**YOUR OBJECTIVE**
Reproduce the listing word for word. Skip any image.

**INPUT DATA**
______
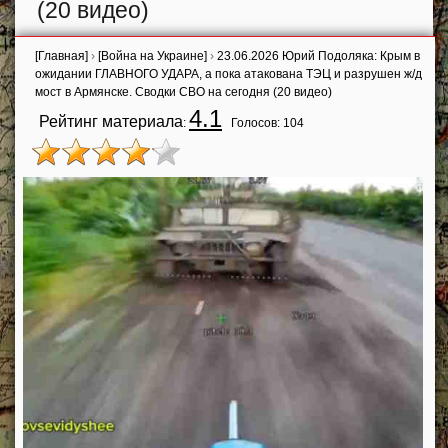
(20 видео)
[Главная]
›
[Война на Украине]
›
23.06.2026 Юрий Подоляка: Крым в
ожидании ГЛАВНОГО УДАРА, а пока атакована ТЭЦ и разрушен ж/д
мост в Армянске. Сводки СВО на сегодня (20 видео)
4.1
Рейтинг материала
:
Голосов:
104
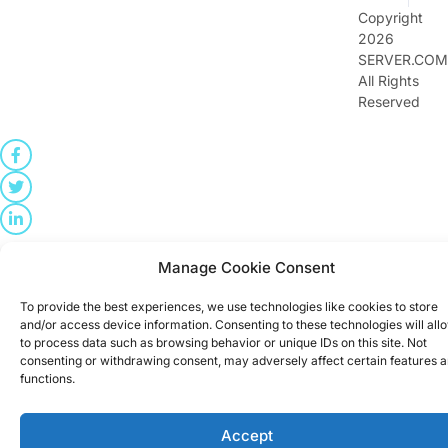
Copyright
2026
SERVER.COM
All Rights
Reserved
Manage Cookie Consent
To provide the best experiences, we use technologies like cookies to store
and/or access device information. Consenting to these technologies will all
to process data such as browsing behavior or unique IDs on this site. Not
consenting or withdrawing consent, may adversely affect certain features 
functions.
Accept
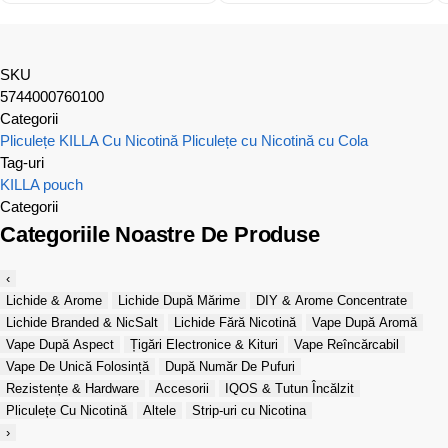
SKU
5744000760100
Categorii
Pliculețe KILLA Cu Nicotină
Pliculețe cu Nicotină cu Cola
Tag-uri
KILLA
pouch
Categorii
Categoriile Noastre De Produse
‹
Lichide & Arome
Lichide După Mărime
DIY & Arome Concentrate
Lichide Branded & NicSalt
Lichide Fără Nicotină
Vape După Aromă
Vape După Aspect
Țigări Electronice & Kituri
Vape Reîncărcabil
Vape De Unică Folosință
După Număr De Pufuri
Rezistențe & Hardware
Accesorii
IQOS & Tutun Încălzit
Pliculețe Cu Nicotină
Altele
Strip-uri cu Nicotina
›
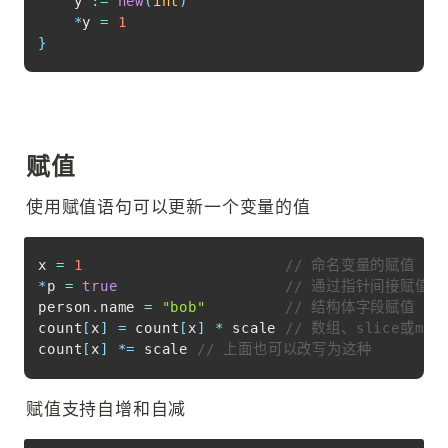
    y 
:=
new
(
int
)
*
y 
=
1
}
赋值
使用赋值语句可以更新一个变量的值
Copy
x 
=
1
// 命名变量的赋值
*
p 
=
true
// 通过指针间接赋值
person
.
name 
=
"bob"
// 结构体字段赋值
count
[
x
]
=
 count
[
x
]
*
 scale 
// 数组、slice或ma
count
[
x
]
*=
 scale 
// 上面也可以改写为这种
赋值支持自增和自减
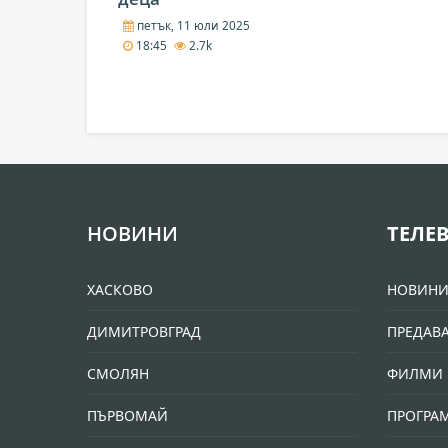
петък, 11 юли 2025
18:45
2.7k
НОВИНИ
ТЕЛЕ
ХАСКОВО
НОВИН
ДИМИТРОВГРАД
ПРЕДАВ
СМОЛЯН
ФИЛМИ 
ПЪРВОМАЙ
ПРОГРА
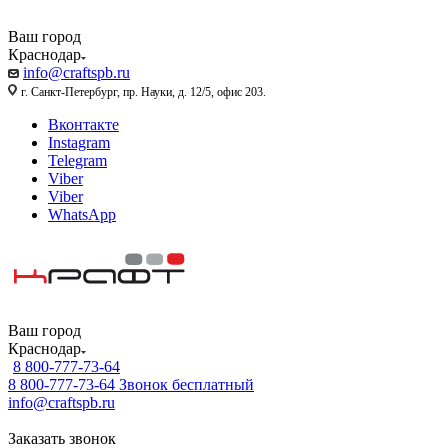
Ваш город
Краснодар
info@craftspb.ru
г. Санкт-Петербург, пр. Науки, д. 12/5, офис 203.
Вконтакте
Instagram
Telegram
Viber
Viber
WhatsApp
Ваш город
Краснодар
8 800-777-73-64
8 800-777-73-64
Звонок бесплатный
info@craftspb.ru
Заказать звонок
______
**REPLY**
(20 видео)
[Главная]
›
[Война на Украине]
›
23.06.2026 Юрий Подоляка: Крым в
ожидании ГЛАВНОГО УДАРА, а пока атакована ТЭЦ и разрушен ж/д
мост в Армянске. Сводки СВО на сегодня (20 видео)
4.1
Рейтинг материала
:
Голосов:
104
Copyright
2026
SERVER.COM
All Rights
Reserved
Manage Cookie Consent
To provide the best experiences, we use technologies like cookies to store
and/or access device information. Consenting to these technologies will all
to process data such as browsing behavior or unique IDs on this site. Not
consenting or withdrawing consent, may adversely affect certain features 
functions.
Accept
SKU
5744000760100
Categorii
Pliculețe KILLA Cu Nicotină
Pliculețe cu Nicotină cu Cola
Tag-uri
KILLA
pouch
Categorii
Categoriile Noastre De Produse
‹
Lichide & Arome
Lichide După Mărime
DIY & Arome Concentrate
Lichide Branded & NicSalt
Lichide Fără Nicotină
Vape După Aromă
Vape După Aspect
Țigări Electronice & Kituri
Vape Reîncărcabil
Vape De Unică Folosință
După Număr De Pufuri
Rezistențe & Hardware
Accesorii
IQOS & Tutun Încălzit
Pliculețe Cu Nicotină
Altele
Strip-uri cu Nicotina
›
    y 
:=
new
(
int
)
*
y 
=
1
}
赋值
使用赋值语句可以更新一个变量的值
Copy
x 
=
1
// 命名变量的赋值
*
p 
=
true
// 通过指针间接赋值
person
.
name 
=
"bob"
// 结构体字段赋值
count
[
x
]
=
 count
[
x
]
*
 scale 
// 数组、slice或ma
count
[
x
]
*=
 scale 
// 上面也可以改写为这种
赋值支持自增和自减
петък, 11 юли 2025
18:45
2.7k
НОВИНИ
ТЕЛЕ
ХАСКОВО
НОВИН
ДИМИТРОВГРАД
ПРЕДАВ
СМОЛЯН
ФИЛМИ 
ПЪРВОМАЙ
ПРОГРА
Ваш город
Краснодар
info@craftspb.ru
г. Санкт-Петербург, пр. Науки, д. 12/5, офис 203.
Вконтакте
Instagram
Telegram
Viber
Viber
WhatsApp
Ваш город
Краснодар
8 800-777-73-64
8 800-777-73-64
Звонок бесплатный
info@craftspb.ru
Заказать звонок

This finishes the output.